I Have a Dream: That Palestinians and Israelis May One Day Live in Peace and Love
By: Mohamed Badawi
“Peace is not the absence of conflict, but the presence of justice.” — Martin Luther King Jr.
Yes, I have a dream.
A dream that is no longer a luxury of thought or a poetic wish, but an existential necessity for all the peoples of this wounded region — a region worn down by blood, where pain has become a habit and death, daily bread.
I write today with full conviction that words, though powerless against the roar of tanks and the thunder of warplanes, remain the last refuge for those with a conscience — a window to a new horizon when all doors are closed.
My dream is for the people of Gaza to return to their homes, not to ruins. For fathers not to weep over their children under rubble. For massacres not to steal away mothers’ hopes for tomorrow. For the bodies of hostages to be returned to their families, and for the living to come back with as few scars as possible — life cannot be replaced, but it can be given new meaning.
From Gaza to Dresden: History Cannot Be Erased, but It Can Be Understood
When we see Gaza today — besieged and shattered — no conscious observer can help but recall the images of German cities after World War II, especially Dresden, which the Allies reduced to ashes in February 1945. Tens of thousands of civilians died in a few days. Churches, museums, and libraries — the collective memory of a people — were obliterated.
But what the Germans did after the war wasn’t driven by a desire for revenge. Instead, they chose to rebuild — not only infrastructure but their collective spirit.
West Germany opted for democracy, reflection, accountability, and the difficult road of acknowledging the catastrophe caused by Nazism. At the same time, Europe — led by France, which had itself been under Nazi occupation — chose reconciliation and partnership.
Former German Chancellor Willy Brandt once said:
“If you want to make peace, you must talk to your enemies, not your friends.”
And in 1989, when the Berlin Wall fell, it wasn’t just concrete that crumbled — ideas of hatred and division collapsed, and Germany was reunified with rare political courage in modern history.
From the Nakba to the Present: A Pain That Silence Cannot Heal
Palestinians know the Nakba as deeply as Germans know the Holocaust.
Every nation has its wounds, and every wound its memory. But memory cannot be an eternal prison. The Palestinian Nakba wasn’t only a mass expulsion — it was an uprooting, an erasure of identity.
But can Palestine wait another seventy years?
Can the region remain hostage to extremism and hate-fueled rhetoric?
Shall we continue to quantify suffering in numbers and justify killing with borders?
No. The solution does not lie in erasure, but in mutual recognition.
True peace begins from the heart of suffering.
South African leader Nelson Mandela once said:
“If you want to make peace with your enemy, you have to work with your enemy. Then he becomes your partner.”
Hamas Must Reflect, and Israel Must Reconsider
There is no noble resistance built on the blood of innocents.

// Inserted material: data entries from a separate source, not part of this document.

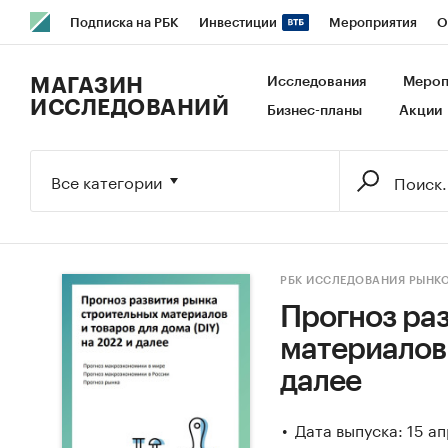
Подписка на РБК
Инвестиции
Мероприятия
О
РБК Образование
РБК Курсы
РБК Life
Тренды
В
МАГАЗИН
Исследования
Мероп
ИССЛЕДОВАНИЙ
Бизнес-планы
Акции
Исследования
Кредитные рейтинги
Франшизы
Га
Экономика
Бизнес
Технологии и медиа
Финансы
Все категории
РБК ИССЛЕДОВАНИЯ РЫНК
Прогноз ра
материалов 
далее
Дата выпуска: 15 а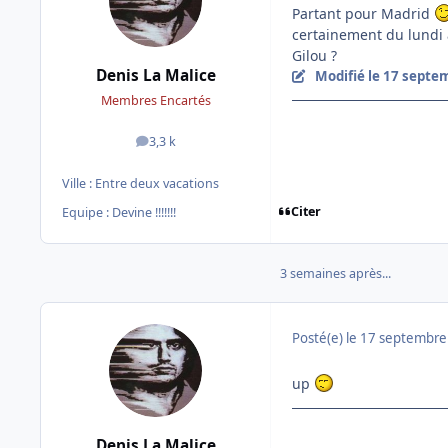
Partant pour Madrid
certainement du lundi 
Gilou ?
Denis La Malice
Modifié
le 17 septe
Membres Encartés
3,3 k
messages
Ville :
Entre deux vacations
Citer
Equipe : Devine !!!!!!!
3 semaines après...
Posté(e)
le 17 septembre
up
Denis La Malice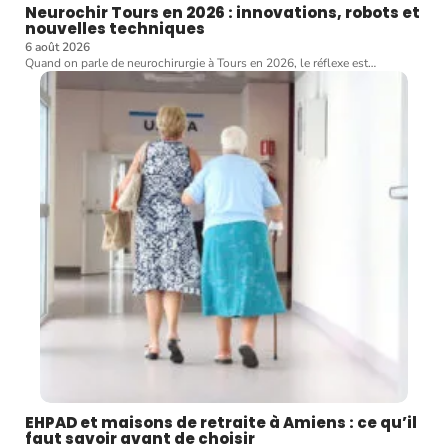
Neurochir Tours en 2026 : innovations, robots et
nouvelles techniques
6 août 2026
Quand on parle de neurochirurgie à Tours en 2026, le réflexe est
…
EHPAD et maisons de retraite à Amiens : ce qu’il
faut savoir avant de choisir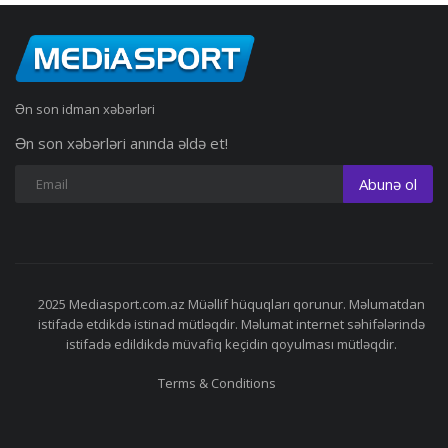
Ən son idman xəbərləri
Ən son xəbərləri anında əldə et!
Abunə ol
2025 Mediasport.com.az Müəllif hüquqları qorunur. Məlumatdan
istifadə etdikdə istinad mütləqdir. Məlumat internet səhifələrində
istifadə edildikdə müvafiq keçidin qoyulması mütləqdir.
Terms & Conditions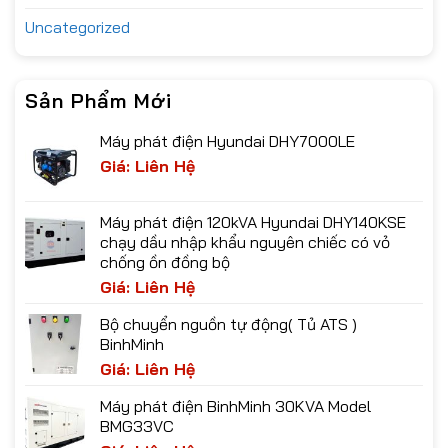
Uncategorized
Sản Phẩm Mới
Máy phát điện Hyundai DHY7000LE
Giá: Liên Hệ
Máy phát điện 120kVA Hyundai DHY140KSE
chạy dầu nhập khẩu nguyên chiếc có vỏ
chống ồn đồng bộ
Giá: Liên Hệ
Bộ chuyển nguồn tự động( Tủ ATS )
BinhMinh
Giá: Liên Hệ
Máy phát điện BinhMinh 30KVA Model
BMG33VC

And there is no genuine democracy that practices apartheid within its borders.
Hamas, through its violence and policies, has squandered many opportunities for the Palestinian cause.

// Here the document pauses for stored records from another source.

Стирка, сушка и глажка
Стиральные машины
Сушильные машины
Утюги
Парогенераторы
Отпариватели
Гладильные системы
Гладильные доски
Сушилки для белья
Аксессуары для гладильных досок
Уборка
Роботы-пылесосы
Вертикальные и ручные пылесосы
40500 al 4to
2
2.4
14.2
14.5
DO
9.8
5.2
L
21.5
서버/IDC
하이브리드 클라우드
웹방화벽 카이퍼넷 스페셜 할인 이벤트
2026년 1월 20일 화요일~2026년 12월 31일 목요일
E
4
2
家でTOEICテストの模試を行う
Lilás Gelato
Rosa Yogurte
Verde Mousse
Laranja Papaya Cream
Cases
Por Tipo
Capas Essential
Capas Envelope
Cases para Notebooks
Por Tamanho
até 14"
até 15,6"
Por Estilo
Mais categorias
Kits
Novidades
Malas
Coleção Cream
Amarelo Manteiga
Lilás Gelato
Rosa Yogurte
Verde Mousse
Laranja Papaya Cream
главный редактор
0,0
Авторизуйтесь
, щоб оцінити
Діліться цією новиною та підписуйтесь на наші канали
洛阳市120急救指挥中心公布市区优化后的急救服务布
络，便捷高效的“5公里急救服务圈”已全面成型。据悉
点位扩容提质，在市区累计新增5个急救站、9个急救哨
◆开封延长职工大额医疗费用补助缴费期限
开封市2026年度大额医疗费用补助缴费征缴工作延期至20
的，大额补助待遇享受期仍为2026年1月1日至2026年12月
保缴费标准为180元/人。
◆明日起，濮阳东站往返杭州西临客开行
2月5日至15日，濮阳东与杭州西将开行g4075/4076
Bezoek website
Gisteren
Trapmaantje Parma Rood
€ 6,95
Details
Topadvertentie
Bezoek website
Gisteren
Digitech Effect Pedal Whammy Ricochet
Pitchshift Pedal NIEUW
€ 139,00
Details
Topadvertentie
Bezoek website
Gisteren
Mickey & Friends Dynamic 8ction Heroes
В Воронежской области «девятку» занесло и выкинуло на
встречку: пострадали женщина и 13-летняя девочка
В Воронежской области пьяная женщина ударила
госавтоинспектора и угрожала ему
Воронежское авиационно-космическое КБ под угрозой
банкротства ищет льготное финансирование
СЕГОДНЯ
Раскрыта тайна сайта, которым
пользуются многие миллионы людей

And Israel, through its oppressive policies, undermines every real chance at peace — with continued settlement expansion and denial of basic Palestinian rights.

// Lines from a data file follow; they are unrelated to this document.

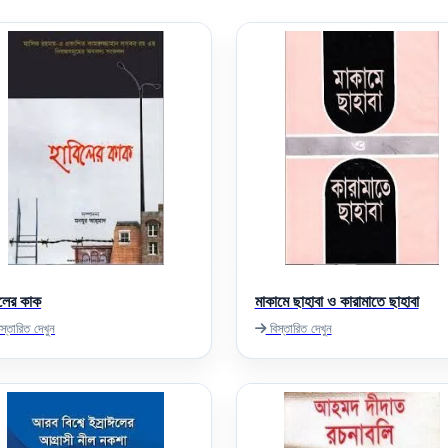
িলের কাক
মাকামে ছাহাবা ও কারামাতে ছাহাবা
স্তারিত দেখুন
বিস্তারিত দেখুন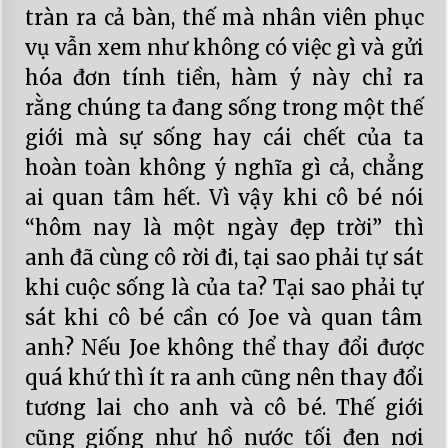
tràn ra cả bàn, thế mà nhân viên phục
vụ vẫn xem như không có việc gì và gửi
hóa đơn tính tiền, hàm ý này chỉ ra
rằng chúng ta đang sống trong một thế
giới mà sự sống hay cái chết của ta
hoàn toàn không ý nghĩa gì cả, chẳng
ai quan tâm hết. Vì vậy khi cô bé nói
“hôm nay là một ngày đẹp trời” thì
anh đã cùng cô rời đi, tại sao phải tự sát
khi cuộc sống là của ta? Tại sao phải tự
sát khi cô bé cần có Joe và quan tâm
anh? Nếu Joe không thể thay đổi được
quá khứ thì ít ra anh cũng nên thay đổi
tương lai cho anh và cô bé. Thế giới
cũng giống như hồ nước tối đen nơi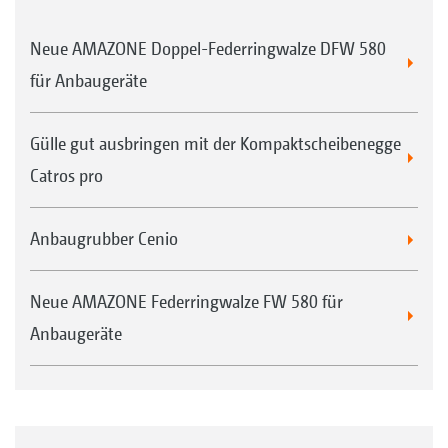
Neue AMAZONE Doppel-Federringwalze DFW 580
für Anbaugeräte
Gülle gut ausbringen mit der Kompaktscheibenegge
Catros pro
Anbaugrubber Cenio
Neue AMAZONE Federringwalze FW 580 für
Anbaugeräte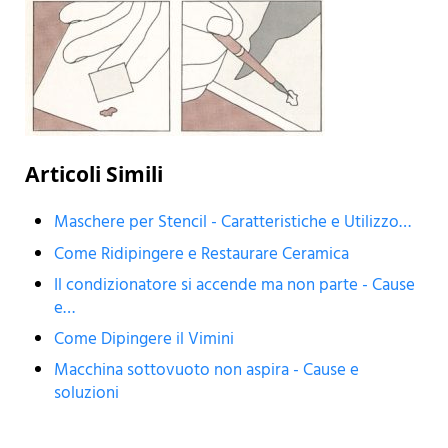
Articoli Simili
Maschere per Stencil - Caratteristiche e Utilizzo…
Come Ridipingere e Restaurare Ceramica
Il condizionatore si accende ma non parte - Cause
e…
Come Dipingere il Vimini
Macchina sottovuoto non aspira - Cause e
soluzioni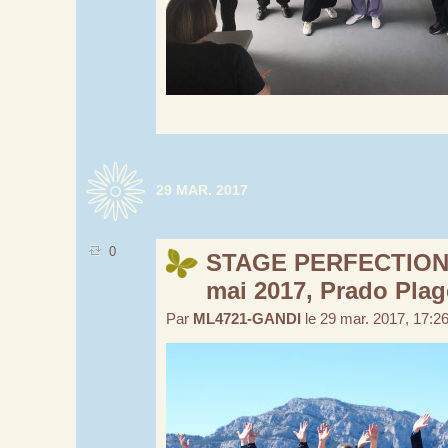
29 MAR. 2017
0
STAGE PERFECTION
mai 2017, Prado Plag
Par
ML4721-GANDI
le 29 mar. 2017, 17:2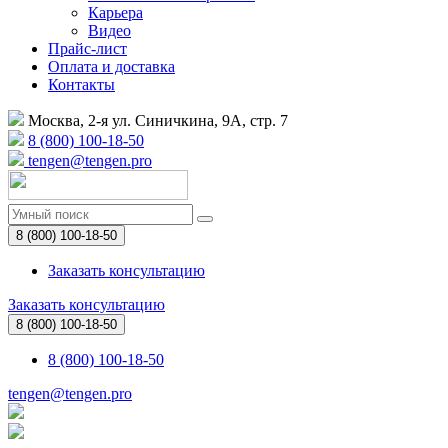
Карьера
Видео
Прайс-лист
Оплата и доставка
Контакты
Москва, 2-я ул. Синичкина, 9А, стр. 7
8 (800) 100-18-50
tengen@tengen.pro
8 (800) 100-18-50
Заказать консультацию
Заказать консультацию
8 (800) 100-18-50
8 (800) 100-18-50
tengen@tengen.pro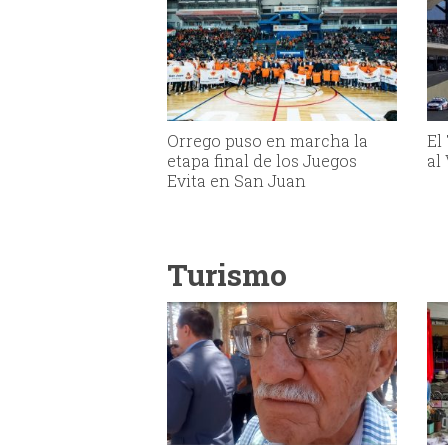
Orrego puso en marcha la
El
etapa final de los Juegos
al
Evita en San Juan
Turismo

But amidst all this, we must not forget that there are people on both sides who seek peace, who fight for justice, and who refuse to become soldiers in the army of hatred.
Hope exists — fragile, perhaps, but still alive. It needs nurturing, not suffocation.
Europe Witnessed a Miracle — Why Can’t We Repeat It?
From the European Union to various partnerships, Europe has proven that yesterday’s enemies can become today’s allies.
Germany and France. Italy and Austria. Even post-Brexit Britain. All were soaked in the blood of the 20th century.
And yet today, Europe is the largest single market in the world — not because these nations suddenly loved each other, but because they placed shared interest above historical vengeance.
Why don’t we learn from this lesson?
Why don’t we build a “New Middle East” on justice and mutual respect — not on weapons and war deals?
Trump and the Compulsory Peace
Donald Trump may not be a traditional peacemaker, yet he forced both parties into a moment of reflection.
Hamas’s willingness to accept parts of the plan and to release hostages — even under pressure — is a step that should not be dismissed.
And Trump’s demand that Israel halt its military operation reflects a shift in the power dynamics.
The window may be narrow — but it is real.
In Conclusion: We All Have a Dream
I have a dream — that this region becomes a home for pluralism, not sectarianism.
That the Palestinian girl and Israeli boy may walk side by side — not in refugee camps or prisons, but in schools, playgrounds, theaters of life.
That history not be a sword hanging over our necks, but a bridge toward understanding and reconciliation.
As Mahmoud Darwish once wrote:
“We love life whenever we can find a way to it.”
Let us give life a chance. Let us restore the value of human dignity. Let our memory be a reservoir of wisdom — not fuel for destruction.